Much More Than an Art Show:
Much More Than an Art Show
A Surprise Invitation Prompted the Documentation of My Life’s Work
An email arrives on my laptop as I sit comfortably, feet up in my recliner in the living room. A friend is asking if I’d be interested in taking part in a two-person show with her at our college alma mater.
She says, “The challenge is that we only have a month before we hang the show.” I’m thinking how easy that will be for me since I’m a seasoned professional who has been doing art shows for decades. I have all my work prepped for hanging, documented, blurbs written, and photography prepared. This will be a piece of cake!
The next day, as I’m blissfully planning what I’m going to show, my friend mentions that since the gallery is located in our alma mater, we should be showing our artwork from when we attended classes there over forty years ago.
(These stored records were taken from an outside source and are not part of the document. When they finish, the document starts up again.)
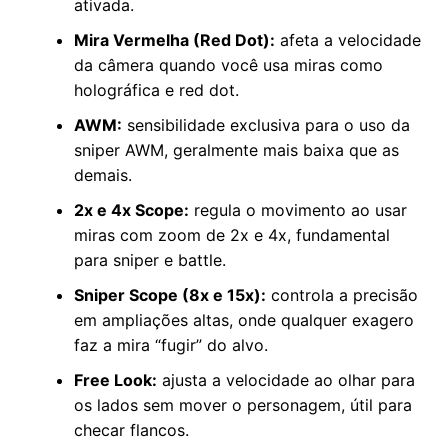
ativada.
Mira Vermelha (Red Dot):
afeta a velocidade
da câmera quando você usa miras como
holográfica e red dot.
AWM:
sensibilidade exclusiva para o uso da
sniper AWM, geralmente mais baixa que as
demais.
2x e 4x Scope:
regula o movimento ao usar
miras com zoom de 2x e 4x, fundamental
para sniper e battle.
Sniper Scope (8x e 15x):
controla a precisão
em ampliações altas, onde qualquer exagero
faz a mira “fugir” do alvo.
Free Look:
ajusta a velocidade ao olhar para
os lados sem mover o personagem, útil para
checar flancos.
Well, that really changed my plans! I didn’t even remember what I was creating all those decades ago.o where is that work? I check all the nooks and crannies of my studio storage and then the basement. With no other options left, I climbed the wooden pull-down ladder leading to the stuffy attic in my home. As I’m in my late 70s, I avoid climbing ladders whenever possible, but at that point, I was driven.
And there they were, boxes and portfolios filled with drawings and paintings that hadn’t seen the light of day for too many decades. Drawings of my sons, now middle-aged, when they were little boys playing Matchbox cars on the living room floor, digging sand at the beach, and hitting baseballs in the Little League fields. Memories of those years were stirred up. Not just the happy ones either. I felt waves of conflicting emotions flood through me as I pulled each piece of artwork out. I remembered the tumult of feelings I had been experiencing when I originally created that art as a soon-to-be single parent.

The quality of the work surprised me in a good way. My drawing skills were much better than I’d remembered, and my brushwork and paint handling were already established and foreshadow the paintings I create now. With minor touchups and framing, enough of the work was exhibition-ready. It would add a few chapters to the story of the work I’m currently creating. These early works would enrich the story of my current work and add historical background and context to how the work and the artist have evolved over the years.
The show went up, people came to view the work and a month later the show came down. Now what? I wasn’t ready to banish them again to the attic, unknown and anonymous. Seeing and engaging with this newly found work, I knew it deserved the same level of documenting as all my current work has had over the last few decades. This labor of love took many more months than the actual exhibition had been hanging in the gallery.
The walls in my home are filled, as are the closets and basement storage spaces. This new old work deserves respect, so I had to think strategically about how to solve this dilemma taking into consideration my commitment to no longer climbing ladders.
Now I have a climate-controlled storage room in a facility near my home. No more dusty attics, no more climbing. All my art, new and old that can’t fit in my home, now resides in this safe space.

Now, another decision. Who to entrust this legacy to? I wanted someone much younger than I am. My son would not be as focused since he is absorbed in his career and settling into what will be his snowbird existence as the seasons change.
Hubby agreed with me that the obvious person was our now-grown grandson, who had worked with me in the studio painting and creating assemblages when he was a child. He has sat with me at art festivals, has loaded my car with art, and also goes on ladders for me to remove and rehang art on my studio walls as it comes and goes for the many shows I’m still happily exhibiting in. I know he is deeply attached to my art and would also have an interest in preserving it.
Over the phone, I gently ask him a few questions, testing his interest in what I would be proposing. He seemed stunned but clearly pleased. At his favorite diner in town, he and I discussed the details of the legacy I would like to entrust to him. I told him about the legal copyrights of my work that would be his when I’m gone. He understands that my work replaces any headstone in a plot of grass somewhere. He knows what matters to me. He also knows that I don’t want this legacy to be a burden for him. That it’s his choice of what he does with the work, the website and the writings. We had an important, meaningful, and bittersweet conversation.

Months later, I am still working diligently to document the work that represents my visual biography. I’ve reviewed steps in my life’s journey that revealed forgotten passages of my experience. Plus, and most importantly, I’ve connected with my grandson in what might have otherwise been difficult conversations about life and life’s passing. He knows I was with him moments after he was born and he knows he’ll be there for me, moments after I’m gone. We are both aware and enriched by this reality.
Now, sitting in my recliner where I received the initial email from my friend inviting me to share in an exhibition that would come and go quickly, I appreciate how this invitation proved to be so much more than an art show.